From the data below, copy out every line in which the word "arbobi" occurs.

Page images and extracted text
----

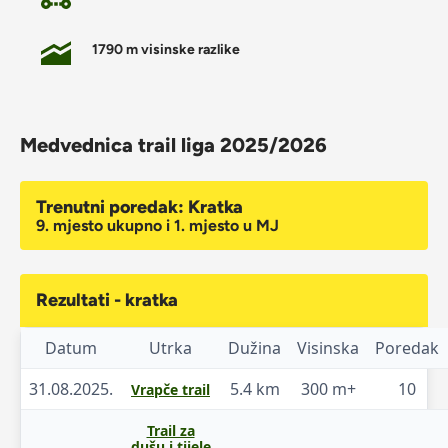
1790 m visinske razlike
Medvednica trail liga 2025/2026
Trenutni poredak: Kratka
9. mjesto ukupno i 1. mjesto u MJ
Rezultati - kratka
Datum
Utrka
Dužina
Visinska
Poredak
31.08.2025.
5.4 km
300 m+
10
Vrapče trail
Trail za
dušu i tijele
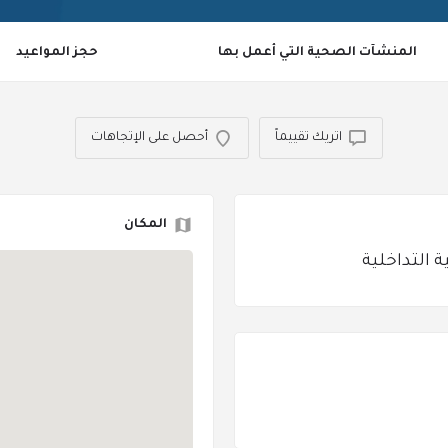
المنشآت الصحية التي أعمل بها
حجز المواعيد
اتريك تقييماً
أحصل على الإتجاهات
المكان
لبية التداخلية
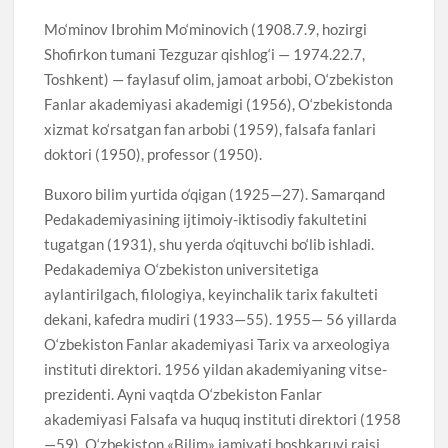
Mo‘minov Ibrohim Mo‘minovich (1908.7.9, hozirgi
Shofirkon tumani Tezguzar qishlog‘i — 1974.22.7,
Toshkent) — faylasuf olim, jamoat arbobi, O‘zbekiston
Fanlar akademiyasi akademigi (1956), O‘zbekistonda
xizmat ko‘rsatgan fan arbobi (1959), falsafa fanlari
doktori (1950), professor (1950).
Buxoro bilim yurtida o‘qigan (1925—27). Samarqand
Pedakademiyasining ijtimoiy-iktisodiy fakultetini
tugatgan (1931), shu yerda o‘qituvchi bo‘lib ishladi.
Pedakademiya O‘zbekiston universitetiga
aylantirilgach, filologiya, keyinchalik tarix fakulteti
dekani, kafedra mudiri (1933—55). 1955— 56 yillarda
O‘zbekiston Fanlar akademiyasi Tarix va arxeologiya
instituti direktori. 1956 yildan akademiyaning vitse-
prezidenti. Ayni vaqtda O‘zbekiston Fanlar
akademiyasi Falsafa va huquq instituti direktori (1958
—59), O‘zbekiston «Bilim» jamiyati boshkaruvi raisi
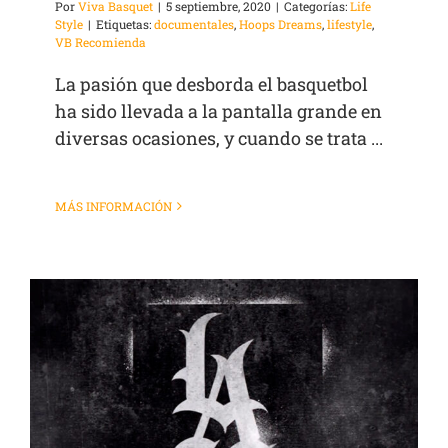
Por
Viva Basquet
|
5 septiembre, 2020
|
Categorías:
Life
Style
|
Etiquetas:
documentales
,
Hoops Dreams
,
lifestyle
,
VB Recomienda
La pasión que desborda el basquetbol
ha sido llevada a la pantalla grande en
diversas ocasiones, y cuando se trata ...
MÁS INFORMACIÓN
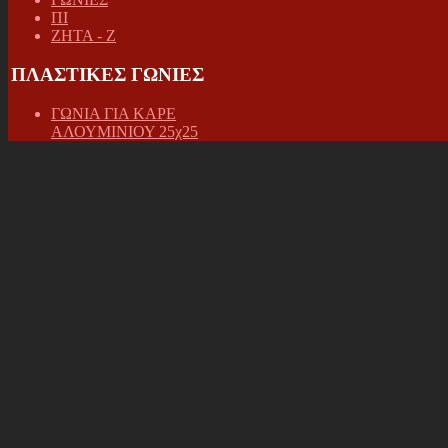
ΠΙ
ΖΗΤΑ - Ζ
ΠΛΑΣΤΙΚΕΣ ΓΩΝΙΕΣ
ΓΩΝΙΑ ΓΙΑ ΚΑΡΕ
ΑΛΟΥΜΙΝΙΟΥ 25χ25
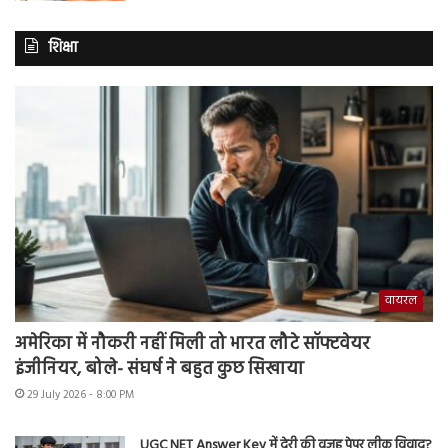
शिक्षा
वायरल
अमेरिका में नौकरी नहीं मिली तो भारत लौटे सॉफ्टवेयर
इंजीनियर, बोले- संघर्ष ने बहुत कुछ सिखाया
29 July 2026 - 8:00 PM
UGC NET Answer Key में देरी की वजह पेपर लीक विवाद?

----

▶ **Answer box**:
Toshkent) — faylasuf olim, jamoat arbobi, O‘zbekiston
xizmat ko‘rsatgan fan arbobi (1959), falsafa fanlari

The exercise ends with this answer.